The goal using this was to give an additional tool to designers to modify the generations, applying the style and texture of other images on the image they are working on.
Discussion
Limitations
There were several unexpected issues during our attempt to train StyleGAN with our dataset. Without going into details, the different problems we encountered were related to :
- Wrong OS
- Use GPU
- Wrong compiler used
- Not allowed to install modules/libraries
Due to these issues, we've been able to start the training only 24 hours before the limit hour to write our wiki page. So the result we share here are unfortunately below the result we could have had with a little more time of training. Also, to have the best results in a minimum of time, we also chose to diminush the resolution of the pictures so the training would take less time. Also, when rescaling the images from the original resolution, we needed to make a choice as the original images were not square : crop them, add stripes on the sides or stretch them. We decided to start by adding stripes, aiming to test the training with these stripes and to also try the other options to compare.
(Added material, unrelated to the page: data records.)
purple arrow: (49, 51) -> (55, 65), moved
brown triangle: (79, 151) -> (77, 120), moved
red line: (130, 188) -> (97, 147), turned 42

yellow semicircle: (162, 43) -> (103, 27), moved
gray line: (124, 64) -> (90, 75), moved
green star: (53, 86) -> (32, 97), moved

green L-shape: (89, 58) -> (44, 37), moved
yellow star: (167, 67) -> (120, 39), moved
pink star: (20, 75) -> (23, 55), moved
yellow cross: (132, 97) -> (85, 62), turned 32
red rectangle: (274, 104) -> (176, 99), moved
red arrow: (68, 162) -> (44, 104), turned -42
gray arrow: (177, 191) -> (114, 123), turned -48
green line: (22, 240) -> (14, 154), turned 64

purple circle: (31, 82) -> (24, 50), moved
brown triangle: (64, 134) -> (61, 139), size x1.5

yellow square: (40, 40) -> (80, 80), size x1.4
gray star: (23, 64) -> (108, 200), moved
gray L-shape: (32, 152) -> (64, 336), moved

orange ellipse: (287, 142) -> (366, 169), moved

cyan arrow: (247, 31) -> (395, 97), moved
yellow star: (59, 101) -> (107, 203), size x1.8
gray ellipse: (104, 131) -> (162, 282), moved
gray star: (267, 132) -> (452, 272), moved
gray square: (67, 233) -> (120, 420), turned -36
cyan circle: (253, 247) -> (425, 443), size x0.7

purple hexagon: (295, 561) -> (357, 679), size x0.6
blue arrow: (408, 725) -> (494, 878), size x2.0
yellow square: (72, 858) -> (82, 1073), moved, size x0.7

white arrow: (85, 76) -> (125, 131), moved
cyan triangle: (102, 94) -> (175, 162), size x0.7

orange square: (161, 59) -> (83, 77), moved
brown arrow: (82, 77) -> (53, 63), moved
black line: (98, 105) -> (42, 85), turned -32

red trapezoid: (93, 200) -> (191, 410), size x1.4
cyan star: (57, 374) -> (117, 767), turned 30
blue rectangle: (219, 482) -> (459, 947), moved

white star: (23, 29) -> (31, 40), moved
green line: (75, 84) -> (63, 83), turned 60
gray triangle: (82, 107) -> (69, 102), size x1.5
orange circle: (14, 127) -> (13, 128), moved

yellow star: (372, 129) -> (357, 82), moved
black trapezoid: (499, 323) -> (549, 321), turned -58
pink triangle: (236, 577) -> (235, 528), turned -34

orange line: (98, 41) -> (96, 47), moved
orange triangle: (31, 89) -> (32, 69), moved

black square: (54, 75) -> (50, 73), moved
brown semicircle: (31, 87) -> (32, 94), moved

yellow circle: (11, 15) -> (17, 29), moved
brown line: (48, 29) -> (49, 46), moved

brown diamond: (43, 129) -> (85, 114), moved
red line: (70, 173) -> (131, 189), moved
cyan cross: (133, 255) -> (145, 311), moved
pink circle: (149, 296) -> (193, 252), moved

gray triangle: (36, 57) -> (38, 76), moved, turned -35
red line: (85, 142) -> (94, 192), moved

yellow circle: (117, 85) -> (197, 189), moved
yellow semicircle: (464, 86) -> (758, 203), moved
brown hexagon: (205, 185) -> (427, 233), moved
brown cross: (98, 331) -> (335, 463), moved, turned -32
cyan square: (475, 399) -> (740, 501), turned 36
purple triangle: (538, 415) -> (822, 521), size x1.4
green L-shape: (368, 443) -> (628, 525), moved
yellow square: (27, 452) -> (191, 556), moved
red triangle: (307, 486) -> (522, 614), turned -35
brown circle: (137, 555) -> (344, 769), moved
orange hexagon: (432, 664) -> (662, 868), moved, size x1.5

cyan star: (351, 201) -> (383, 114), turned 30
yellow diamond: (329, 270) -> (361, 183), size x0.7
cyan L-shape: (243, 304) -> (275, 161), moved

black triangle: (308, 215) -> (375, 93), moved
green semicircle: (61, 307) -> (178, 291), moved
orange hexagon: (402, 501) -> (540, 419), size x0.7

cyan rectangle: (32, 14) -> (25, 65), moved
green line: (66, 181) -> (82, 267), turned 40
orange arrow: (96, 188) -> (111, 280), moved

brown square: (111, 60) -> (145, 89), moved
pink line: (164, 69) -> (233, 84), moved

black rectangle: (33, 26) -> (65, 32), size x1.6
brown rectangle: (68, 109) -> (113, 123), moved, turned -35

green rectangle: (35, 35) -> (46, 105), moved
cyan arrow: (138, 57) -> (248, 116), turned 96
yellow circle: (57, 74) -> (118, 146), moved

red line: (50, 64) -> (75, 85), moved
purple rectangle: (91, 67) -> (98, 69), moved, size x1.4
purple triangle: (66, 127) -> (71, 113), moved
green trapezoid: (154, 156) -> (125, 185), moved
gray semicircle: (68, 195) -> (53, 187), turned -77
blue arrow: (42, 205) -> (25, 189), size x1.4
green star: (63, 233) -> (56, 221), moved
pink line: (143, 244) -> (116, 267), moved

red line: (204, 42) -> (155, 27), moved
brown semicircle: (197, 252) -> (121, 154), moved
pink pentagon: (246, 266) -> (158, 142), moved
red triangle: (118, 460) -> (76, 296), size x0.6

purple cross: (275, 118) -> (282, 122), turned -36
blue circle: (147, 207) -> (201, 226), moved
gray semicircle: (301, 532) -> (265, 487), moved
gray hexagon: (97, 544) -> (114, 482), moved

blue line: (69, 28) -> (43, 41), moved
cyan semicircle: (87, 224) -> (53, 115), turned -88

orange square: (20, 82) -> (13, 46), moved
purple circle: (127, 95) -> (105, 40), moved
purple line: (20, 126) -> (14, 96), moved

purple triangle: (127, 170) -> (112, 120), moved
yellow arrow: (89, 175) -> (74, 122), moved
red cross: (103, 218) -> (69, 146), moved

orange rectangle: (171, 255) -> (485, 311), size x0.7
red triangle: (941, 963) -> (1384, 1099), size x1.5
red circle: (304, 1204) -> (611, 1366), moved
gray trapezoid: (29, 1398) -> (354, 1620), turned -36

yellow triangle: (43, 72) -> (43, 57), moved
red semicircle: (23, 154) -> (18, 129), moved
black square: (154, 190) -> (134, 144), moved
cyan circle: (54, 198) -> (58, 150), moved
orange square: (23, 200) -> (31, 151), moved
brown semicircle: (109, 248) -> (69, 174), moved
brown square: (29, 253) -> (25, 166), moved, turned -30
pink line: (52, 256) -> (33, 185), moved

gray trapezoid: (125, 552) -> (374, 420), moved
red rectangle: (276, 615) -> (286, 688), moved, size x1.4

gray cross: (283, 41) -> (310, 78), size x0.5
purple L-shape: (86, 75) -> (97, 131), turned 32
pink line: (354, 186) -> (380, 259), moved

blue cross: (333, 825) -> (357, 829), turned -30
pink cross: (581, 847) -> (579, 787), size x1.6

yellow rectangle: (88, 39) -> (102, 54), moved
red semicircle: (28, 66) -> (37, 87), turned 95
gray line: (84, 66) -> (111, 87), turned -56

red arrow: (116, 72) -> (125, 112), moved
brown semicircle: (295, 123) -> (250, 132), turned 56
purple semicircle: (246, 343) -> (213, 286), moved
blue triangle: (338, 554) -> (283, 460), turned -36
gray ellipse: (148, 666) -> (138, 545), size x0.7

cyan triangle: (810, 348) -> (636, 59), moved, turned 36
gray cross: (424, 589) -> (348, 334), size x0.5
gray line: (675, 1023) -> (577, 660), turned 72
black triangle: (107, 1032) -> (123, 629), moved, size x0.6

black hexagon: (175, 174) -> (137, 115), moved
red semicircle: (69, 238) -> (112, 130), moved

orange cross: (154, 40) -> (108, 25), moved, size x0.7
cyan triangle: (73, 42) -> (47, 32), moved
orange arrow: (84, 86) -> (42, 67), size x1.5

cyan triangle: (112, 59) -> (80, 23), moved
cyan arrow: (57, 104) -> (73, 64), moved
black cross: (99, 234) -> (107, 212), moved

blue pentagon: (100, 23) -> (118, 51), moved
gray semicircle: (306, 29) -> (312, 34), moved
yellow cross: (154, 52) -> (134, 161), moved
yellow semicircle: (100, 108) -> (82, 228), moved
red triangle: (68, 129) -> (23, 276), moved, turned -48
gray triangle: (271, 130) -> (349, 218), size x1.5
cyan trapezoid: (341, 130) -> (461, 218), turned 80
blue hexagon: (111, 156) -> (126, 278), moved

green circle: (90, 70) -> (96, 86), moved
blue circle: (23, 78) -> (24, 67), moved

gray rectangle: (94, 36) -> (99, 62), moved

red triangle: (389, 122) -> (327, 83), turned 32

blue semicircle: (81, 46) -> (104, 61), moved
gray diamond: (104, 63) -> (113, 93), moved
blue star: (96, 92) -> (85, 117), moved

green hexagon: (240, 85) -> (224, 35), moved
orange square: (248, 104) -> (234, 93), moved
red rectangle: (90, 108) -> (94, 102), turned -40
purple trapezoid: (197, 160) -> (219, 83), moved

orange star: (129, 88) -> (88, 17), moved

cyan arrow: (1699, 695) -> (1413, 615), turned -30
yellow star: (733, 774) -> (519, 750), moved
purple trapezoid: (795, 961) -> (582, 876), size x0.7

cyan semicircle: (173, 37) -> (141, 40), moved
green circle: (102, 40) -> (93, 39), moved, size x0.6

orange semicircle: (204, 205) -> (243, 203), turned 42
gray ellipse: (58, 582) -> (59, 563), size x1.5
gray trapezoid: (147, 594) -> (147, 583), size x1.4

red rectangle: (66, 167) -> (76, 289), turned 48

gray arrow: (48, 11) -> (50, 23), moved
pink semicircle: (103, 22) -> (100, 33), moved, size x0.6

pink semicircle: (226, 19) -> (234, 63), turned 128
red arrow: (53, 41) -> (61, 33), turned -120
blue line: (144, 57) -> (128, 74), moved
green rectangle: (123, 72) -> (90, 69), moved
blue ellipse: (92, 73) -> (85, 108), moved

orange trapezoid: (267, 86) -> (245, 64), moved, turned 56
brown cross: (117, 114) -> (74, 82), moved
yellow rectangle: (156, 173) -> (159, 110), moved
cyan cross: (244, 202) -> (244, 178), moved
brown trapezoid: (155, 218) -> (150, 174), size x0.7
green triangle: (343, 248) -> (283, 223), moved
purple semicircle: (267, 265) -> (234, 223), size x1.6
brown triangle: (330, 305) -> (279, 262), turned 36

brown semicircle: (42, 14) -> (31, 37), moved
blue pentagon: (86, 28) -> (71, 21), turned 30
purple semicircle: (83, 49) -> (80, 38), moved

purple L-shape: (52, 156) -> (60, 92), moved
Also, we had to sacrifice the implementation of texture swapping for lack of time, as problems with StyleGAN and DragGAN took longer than expected.
Results
Our results are rather unsatisfactory. Our model didn't have enough time to train, and ideally we would have also trained using images of better quality (1024x1024, for example). As a result, the images generated are of rather poor quality, as we can see from the attached images. On a positive note, the strategy of white stripes on the sides worked well. We could have continued to train our model by giving it images with white stripes on the sides and removing them before output.
On the DragGAN side, the same disappointment. Based on our trained model, DragGAN doesn't work very well. We can explain this by two different theories. Firstly, quite obviously, the model hasn't trained enough and doesn't at all produce satisfactory enough images for DragGAN to work. Secondly, we can also think of the low variance between the images generated. DragGAN works thanks to the diversity of its database; here, our generated images all look the same.